No company is fully secure from cyber breaches, no matter how sophisticated its cyber defense mechanisms, which is why every company should develop a cyber risk management strategy, according Marsh & McLennan Co.’s “Cyber Risk Handbook 2016.”
Research reveals that few companies have made “the concerted organizational effort to identify the range of cyber scenarios that could affect them, assess the cyber risk of their suppliers and customers, and build fully operational cyber risk prevention and response plans,” said the forward to the report, which was authored by John Drzik, president, Global Risk & Specialties, Marsh. He also is chairman of the broker’s Cyber Risk Working Group.
“Cyber is a ‘risk’ issue, not an ‘IT’ issue, and managing it effectively requires broad cross‑functional engagement,” said Drzik in the forward of the handbook, which consists of a series of articles by Marsh & McLennan experts.
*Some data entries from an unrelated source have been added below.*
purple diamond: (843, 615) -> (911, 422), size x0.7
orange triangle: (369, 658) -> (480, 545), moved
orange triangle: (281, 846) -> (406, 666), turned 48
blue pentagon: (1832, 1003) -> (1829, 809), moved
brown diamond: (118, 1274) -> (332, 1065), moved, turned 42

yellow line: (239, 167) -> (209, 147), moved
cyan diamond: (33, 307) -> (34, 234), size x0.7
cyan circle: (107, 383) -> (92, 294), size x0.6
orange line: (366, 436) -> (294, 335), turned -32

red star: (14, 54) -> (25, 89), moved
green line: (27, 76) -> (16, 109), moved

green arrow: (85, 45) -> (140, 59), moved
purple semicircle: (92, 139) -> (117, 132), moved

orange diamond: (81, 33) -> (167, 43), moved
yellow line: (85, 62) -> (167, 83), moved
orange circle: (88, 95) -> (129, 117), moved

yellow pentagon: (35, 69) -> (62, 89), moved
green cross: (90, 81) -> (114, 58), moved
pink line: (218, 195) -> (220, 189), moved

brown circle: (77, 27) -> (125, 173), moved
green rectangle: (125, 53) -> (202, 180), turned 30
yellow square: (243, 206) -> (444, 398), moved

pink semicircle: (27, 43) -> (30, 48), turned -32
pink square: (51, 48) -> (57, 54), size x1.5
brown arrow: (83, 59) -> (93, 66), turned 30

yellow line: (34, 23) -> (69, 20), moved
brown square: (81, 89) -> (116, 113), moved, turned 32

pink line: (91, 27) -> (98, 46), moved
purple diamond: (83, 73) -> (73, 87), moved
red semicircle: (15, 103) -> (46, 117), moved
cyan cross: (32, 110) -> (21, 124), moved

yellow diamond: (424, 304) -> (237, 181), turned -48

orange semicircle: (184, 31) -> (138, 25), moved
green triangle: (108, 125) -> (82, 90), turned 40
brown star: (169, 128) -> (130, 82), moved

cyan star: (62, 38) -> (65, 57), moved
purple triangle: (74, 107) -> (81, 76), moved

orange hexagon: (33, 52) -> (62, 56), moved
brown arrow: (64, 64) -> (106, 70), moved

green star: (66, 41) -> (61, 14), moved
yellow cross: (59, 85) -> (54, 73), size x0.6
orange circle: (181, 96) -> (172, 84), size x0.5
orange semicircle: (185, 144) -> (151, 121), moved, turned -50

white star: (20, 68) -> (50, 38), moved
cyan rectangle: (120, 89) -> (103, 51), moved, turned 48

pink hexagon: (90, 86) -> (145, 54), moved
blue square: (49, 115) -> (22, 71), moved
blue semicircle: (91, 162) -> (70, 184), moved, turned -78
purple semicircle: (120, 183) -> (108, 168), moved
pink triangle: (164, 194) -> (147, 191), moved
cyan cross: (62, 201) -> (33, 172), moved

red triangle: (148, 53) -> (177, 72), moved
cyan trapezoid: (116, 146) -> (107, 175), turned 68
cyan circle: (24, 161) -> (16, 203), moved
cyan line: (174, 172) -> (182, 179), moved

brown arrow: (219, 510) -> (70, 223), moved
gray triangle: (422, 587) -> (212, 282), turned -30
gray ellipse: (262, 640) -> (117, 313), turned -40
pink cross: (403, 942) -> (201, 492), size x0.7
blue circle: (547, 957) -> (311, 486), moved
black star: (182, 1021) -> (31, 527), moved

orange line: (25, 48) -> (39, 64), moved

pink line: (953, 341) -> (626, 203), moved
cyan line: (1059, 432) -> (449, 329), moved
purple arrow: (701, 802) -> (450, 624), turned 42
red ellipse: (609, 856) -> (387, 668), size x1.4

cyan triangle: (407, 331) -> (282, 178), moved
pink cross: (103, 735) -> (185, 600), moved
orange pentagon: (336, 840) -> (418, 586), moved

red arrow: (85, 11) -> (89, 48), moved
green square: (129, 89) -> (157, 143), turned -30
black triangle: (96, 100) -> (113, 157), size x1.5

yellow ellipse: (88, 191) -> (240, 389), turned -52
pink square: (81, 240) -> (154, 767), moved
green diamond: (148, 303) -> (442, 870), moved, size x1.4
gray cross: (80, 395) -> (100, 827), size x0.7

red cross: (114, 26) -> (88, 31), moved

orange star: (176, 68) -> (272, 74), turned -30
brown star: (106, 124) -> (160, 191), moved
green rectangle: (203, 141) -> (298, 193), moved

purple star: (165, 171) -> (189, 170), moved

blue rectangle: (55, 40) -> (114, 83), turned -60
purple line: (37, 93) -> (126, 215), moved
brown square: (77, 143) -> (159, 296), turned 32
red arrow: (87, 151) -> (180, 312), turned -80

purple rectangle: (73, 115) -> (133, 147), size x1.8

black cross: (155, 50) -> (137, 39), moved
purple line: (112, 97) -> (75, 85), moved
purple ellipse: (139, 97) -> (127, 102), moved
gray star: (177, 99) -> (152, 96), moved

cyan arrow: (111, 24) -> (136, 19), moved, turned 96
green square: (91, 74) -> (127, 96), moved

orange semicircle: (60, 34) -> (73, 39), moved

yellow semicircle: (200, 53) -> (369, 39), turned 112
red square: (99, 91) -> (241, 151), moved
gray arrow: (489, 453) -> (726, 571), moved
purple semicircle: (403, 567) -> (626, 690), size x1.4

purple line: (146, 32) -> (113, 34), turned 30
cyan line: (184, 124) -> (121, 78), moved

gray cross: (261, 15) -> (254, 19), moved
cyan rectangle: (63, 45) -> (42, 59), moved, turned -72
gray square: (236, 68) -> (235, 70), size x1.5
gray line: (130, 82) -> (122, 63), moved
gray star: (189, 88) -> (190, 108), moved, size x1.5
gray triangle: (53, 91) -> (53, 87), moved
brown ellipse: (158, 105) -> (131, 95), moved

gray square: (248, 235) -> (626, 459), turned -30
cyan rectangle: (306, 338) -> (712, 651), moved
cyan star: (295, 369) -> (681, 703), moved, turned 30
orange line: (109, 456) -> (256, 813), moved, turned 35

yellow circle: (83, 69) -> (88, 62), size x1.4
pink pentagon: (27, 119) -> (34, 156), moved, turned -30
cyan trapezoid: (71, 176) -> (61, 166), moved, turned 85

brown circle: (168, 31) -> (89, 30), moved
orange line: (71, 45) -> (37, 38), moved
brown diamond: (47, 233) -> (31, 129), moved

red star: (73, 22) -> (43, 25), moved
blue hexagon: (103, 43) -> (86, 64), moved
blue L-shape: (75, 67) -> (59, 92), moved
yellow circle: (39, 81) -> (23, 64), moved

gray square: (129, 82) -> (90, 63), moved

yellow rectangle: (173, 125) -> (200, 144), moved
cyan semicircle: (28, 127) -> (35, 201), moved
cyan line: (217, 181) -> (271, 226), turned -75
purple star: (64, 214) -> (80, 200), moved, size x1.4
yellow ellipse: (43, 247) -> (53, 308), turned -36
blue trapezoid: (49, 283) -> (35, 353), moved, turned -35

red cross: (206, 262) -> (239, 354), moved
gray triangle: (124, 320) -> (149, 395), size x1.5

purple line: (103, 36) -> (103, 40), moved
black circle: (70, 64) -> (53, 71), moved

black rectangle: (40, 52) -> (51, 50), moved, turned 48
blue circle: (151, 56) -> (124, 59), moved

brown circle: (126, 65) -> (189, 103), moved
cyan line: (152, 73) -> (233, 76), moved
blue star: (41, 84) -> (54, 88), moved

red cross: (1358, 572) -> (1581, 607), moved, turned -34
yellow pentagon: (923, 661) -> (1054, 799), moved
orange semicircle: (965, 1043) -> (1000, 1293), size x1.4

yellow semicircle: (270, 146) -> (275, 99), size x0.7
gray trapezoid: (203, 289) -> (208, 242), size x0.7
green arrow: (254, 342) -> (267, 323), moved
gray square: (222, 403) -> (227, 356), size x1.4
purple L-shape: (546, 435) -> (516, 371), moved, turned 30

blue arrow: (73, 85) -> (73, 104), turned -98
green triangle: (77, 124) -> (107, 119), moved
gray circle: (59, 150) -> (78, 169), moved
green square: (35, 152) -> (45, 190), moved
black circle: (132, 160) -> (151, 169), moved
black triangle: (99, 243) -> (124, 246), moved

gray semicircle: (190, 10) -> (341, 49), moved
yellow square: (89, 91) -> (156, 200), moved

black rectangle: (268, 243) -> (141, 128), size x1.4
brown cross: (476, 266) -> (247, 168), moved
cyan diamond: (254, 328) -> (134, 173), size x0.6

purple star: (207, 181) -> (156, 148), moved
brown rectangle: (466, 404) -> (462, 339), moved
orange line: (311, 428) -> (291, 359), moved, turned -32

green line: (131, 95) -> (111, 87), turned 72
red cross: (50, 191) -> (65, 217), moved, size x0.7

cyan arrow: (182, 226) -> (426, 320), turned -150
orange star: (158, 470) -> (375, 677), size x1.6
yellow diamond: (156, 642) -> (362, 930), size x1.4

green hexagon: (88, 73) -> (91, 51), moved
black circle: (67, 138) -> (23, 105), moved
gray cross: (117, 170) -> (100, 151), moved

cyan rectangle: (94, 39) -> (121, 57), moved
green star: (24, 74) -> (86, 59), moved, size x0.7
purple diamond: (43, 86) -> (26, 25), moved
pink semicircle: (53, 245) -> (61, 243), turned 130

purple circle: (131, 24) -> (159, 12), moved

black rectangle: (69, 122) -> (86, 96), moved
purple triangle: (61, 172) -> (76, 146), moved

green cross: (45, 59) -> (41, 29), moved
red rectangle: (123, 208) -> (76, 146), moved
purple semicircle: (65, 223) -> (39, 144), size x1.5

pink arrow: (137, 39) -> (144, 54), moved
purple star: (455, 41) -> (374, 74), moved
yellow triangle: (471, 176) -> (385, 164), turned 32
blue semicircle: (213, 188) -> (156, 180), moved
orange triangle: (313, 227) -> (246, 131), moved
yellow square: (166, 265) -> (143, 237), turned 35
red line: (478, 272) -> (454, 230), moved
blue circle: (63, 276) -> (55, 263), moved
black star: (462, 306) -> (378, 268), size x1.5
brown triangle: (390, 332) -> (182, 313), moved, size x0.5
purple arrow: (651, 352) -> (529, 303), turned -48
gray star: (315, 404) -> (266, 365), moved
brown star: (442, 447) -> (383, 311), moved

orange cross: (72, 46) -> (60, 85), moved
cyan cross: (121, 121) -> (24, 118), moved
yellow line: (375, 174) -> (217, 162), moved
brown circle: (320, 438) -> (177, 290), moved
The report cautioned that companies ignore cyber risks at their peril. “Consider that just last year 500 million personal records were stolen or lost. Ransomware attacks grew by 35 percent and spear-phishing incidents by 55 percent,” said an article in the handbook, titled “Go to Cyber Extremes – What to Do When Digitalization Goes Wrong.” (This article was authored by Claus Herbolzheimer, a Berlin-based partner in Oliver Wyman’s Digital practice.)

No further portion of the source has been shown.